The International Fund for Agricultural Development (IFAD) is a specialized agency of
the United Nations dedicated to eradicating poverty in the rural areas of developing
countries. Seventy-five per cent of the world’s poorest people, 800 million women,
men and children, live in rural areas. Most depend on agriculture to survive.

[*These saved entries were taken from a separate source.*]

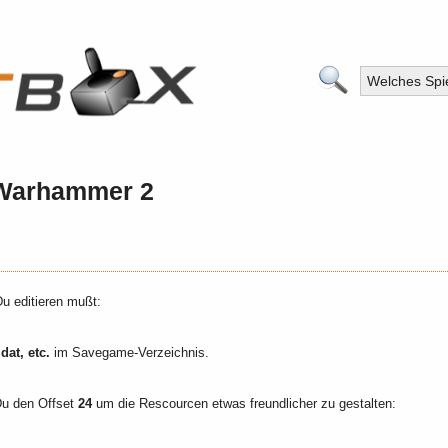
arhammer 2
Du editieren mußt:
.dat, etc.
im Savegame-Verzeichnis.
u den Offset
24
um die Rescourcen etwas freundlicher zu gestalten:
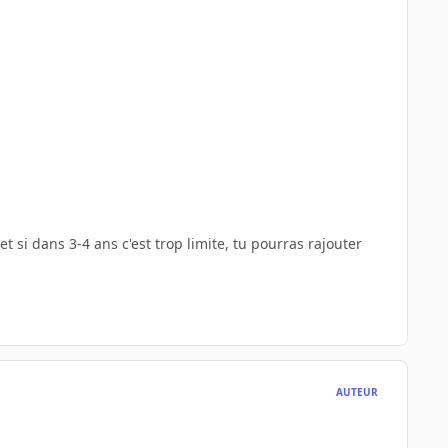
t si dans 3-4 ans c'est trop limite, tu pourras rajouter
AUTEUR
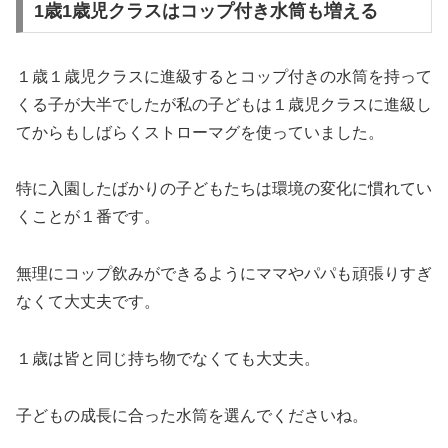
1歳1歳児クラスはコップ付き水筒も増える
１歳１歳児クラスに進級するとコップ付きの水筒を持って
くる子が大半でしたが私の子どもは１歳児クラスに進級し
てからもしばらくストローマグを使っていました。
特に入園したばかりの子どもたちは環境の変化に慣れてい
くことが１番です。
無理にコップ飲みができるようにママやパパも頑張りすぎ
なくて大丈夫です。
１歳は皆と同じ持ち物でなくても大丈夫。
子どもの成長に合った水筒を選んでくださいね。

The IFAD team working on agricultural water management and rural infrastructure is developing its operational approach to water and rural poverty (WRP), under the aegis of the project for Learning and Knowledge on Innovations in Water and Rural Poverty (InnoWat). In light of the changing rural context within which poor rural people find themselves, the overall goal of InnoWat is essentially twofold:
- strengthen IFAD capacity as a knowledge management broker for developmentpartners interested in WRP, in accordance with IFAD’s mandate; and
- provide IFAD country programme managers (CPMs) and their design teams with practical tools for project development, implementation and pro-poor, waterrelated interventions.
The team has created the present kit – InnoWat: Water, innovations, learning and rural livelihoods1 – with the expectation that it will be useful to IFAD CPMs and will enhance IFAD’s comparative advantage with respect to rural poverty reduction and water issues.
The ‘Synthesis of strategic approaches’ document summarizes two approach papers that together provide the rationale for the project. In addition, the kit contains a series of topic, fact and tool sheets and case studies. Details of each component follow.
Synthesis of strategic approaches
Enhancing pro-poor interventions in water
and rural livelihoods
This text serves as an introduction to the
InnoWat kit and presents the essence of two
strategic approach papers that together
provide the rationale for the InnoWat
project. Specifically, it combines an overview
of The new rurality and a discussion of the
Coping with complexity guidelines that will
enable IFAD to improve rural water-related
interventions and ensure that they mesh
with the changing context in which poor
rural people increasingly find themselves.
Case studies
Fact sheets
Quantitative and qualitative overviews of how IFAD invests in water and the potential for poverty reduction through water interventions.
Tool sheets
Syntheses of findings of the operational manuals
- Knowledge profiling
- Influence network mapping: Mapping power asymmetry in water user groups
- Concursos: Competitions, dialogue and learning for improved water management
Topic sheets
The topic sheets are the backbone of the kit.
Each is essentially an executive summary of a
detailed, technical background paper on the
same subject. They
cover a variety of water-related thematic
areas, with case studies to provide IFAD specific
examples and concrete institutional,
technical and investment approaches to guide
interventions. Specifically, the topic sheets
address water issues in the following areas:
- Agriculture, livelihoods and farming systems
- Water and livestock for rural livelihoods
- Inland fisheries and aquaculture
- Rural water, sanitation and hygiene
- Water retention and harvesting
- Managing green water: Soil moisture management
- Spate irrigation
- Water user groups in the new rurality
- Payments for watershed services
- Reinforcing gender equity
1/ Cleveringa, R., Kay, M. & Cohen, A. (Eds.) (2009) InnoWat: Water, innovations, learning and rural livelihoods, Rome, IFAD.